I'm sure experiences will vary doing that, however, I would not carry any cat in the car unless it is locked in a pet carrier. Reason being primarily that cat pee NEVER comes out of the carpet in your car. Also because if they freak out over something they may try to claw through you trying to get out of a window. I saw that happen once. Not pretty.


----------



## ronbre (Apr 26, 2009)

yeah cats can JUMP better than **** or possum so a JUMP on something too slick to climb should work..but even with my ground level cat door I have never had a wild animal come thru it..but it leads into an enclosed porch NOT straight into our house..we leave food and water in the porch but only a small amount, so it doesn't draw in any wild critters.


----------



## MushCreek (Jan 7, 2008)

I can hang a platform on the wall, so nothing to climb.


----------



## jlrbhjmnc (May 2, 2010)

FarmerRob said:


> I'm sure experiences will vary doing that, however, I would not carry any cat in the car unless it is locked in a pet carrier. Reason being primarily that cat pee NEVER comes out of the carpet in your car. Also because if they freak out over something they may try to claw through you trying to get out of a window. I saw that happen once. Not pretty.


We have traveled with our cats a lot. Some were great, others were a big challenge.

FarmerRob is correct: invest in a carrier and make it comfy for Kitty. You can even use a small plastic storage box as a travel litter pan if the crate is sized correctly.
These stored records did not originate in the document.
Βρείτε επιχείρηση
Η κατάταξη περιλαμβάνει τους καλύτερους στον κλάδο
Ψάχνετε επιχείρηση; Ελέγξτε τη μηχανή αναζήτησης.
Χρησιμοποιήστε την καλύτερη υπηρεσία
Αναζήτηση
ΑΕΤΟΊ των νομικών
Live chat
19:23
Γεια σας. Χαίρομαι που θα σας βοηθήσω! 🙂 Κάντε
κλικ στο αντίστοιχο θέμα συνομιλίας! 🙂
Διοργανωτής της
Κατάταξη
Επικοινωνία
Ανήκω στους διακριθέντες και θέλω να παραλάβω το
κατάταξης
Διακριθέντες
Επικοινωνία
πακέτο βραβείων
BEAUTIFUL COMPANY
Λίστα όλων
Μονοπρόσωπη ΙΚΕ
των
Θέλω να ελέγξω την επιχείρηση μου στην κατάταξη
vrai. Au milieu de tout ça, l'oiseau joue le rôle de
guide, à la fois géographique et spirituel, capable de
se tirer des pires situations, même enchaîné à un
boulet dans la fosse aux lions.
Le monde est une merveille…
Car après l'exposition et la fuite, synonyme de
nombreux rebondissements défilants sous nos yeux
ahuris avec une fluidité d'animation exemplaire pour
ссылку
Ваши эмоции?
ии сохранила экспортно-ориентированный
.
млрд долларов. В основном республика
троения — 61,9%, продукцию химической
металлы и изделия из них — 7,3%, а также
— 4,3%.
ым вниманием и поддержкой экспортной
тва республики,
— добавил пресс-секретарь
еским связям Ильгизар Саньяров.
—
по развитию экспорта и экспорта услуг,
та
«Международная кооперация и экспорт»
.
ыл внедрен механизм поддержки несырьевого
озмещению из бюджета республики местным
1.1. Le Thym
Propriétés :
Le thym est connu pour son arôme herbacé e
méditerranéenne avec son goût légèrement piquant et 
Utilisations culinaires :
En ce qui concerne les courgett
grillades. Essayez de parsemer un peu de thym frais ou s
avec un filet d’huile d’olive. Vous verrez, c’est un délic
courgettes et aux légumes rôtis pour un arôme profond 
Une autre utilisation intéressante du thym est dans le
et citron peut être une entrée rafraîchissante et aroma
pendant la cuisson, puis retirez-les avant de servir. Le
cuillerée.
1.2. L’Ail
To prepare for a trip, we take the crate apart and line the bottom half with 2 layers of pee pads just in case. Packing tape works to secure the pads to the upper lip of the bottom half of the crate so the pad stays in place and any cleanup is made easier - you just detach the top set of pads, roll them up and tie off into a plastic bag ("Patches" used to wait until we got on the interstate to 1-pee, 2-poo and 3-vomit all in short order. We became expert at making a crate easy to clean). Bring a litter scoop, plastic garbage/grocery bags, paper towels, disposable gloves, pee pads, packing tape and some extra water in a spray bottle. If you are traveling alone, a second crate to contain Kitty during any cleanup is extra insurance - even a cardboard el cheapo could work until you get the mess out of the way and Kitty back in the "good" crate.

Our best traveler, Dixie, is still with us. She tolerated 7-hour drives at least once a month for a long time. She complained the first 50 miles or so - not constantly, but regularly, but then she'd settle down for the duration. Totally do-able.

But the crate is must - you wouldn't want Kitty to dash out of the vehicle and into danger.


----------



## Esteban29304 (Apr 29, 2003)

I don't know whate area of S.C. you are going to live,, but ,,,,

http://video.heraldtribune.com/video/917647911001


----------



## the mama (Mar 1, 2006)

Its like in the Disney movie Monsters, Inc. "mom, there's a gator in the house again".


----------



## MushCreek (Jan 7, 2008)

Esteban29304 said:


> I don't know whate area of S.C. you are going to live,, but ,,,,
> 
> http://video.heraldtribune.com/video/917647911001


Coming from FL, that's no surprise. We're up at the edge of the mountains, almost in NC. Too cold for gators there.


----------



## Esteban29304 (Apr 29, 2003)

I am originally for the upstate area, Spartanburg . Someone did put a gator in a lake up there some years ago.


----------



## julieq (Oct 12, 2008)

Esteban29304 said:


> I am originally for the upstate area, Spartanburg . Someone did put a gator in a lake up there some years ago.


Having a gator come through a pet door would be a pretty awe inspiring event!


----------



## ChickenMiss (Jan 21, 2012)

Wow. That makes me so happy I'm not anywhere near Lake Jessop or other gator infested waters. I think I'd freak if I found a gator in my house.


----------



## MushCreek (Jan 7, 2008)

Almost any body of water in FL can have a gator. We live on a small retention pond, and they show up from time to time. Gators will travel miles, esp. during mating season.


----------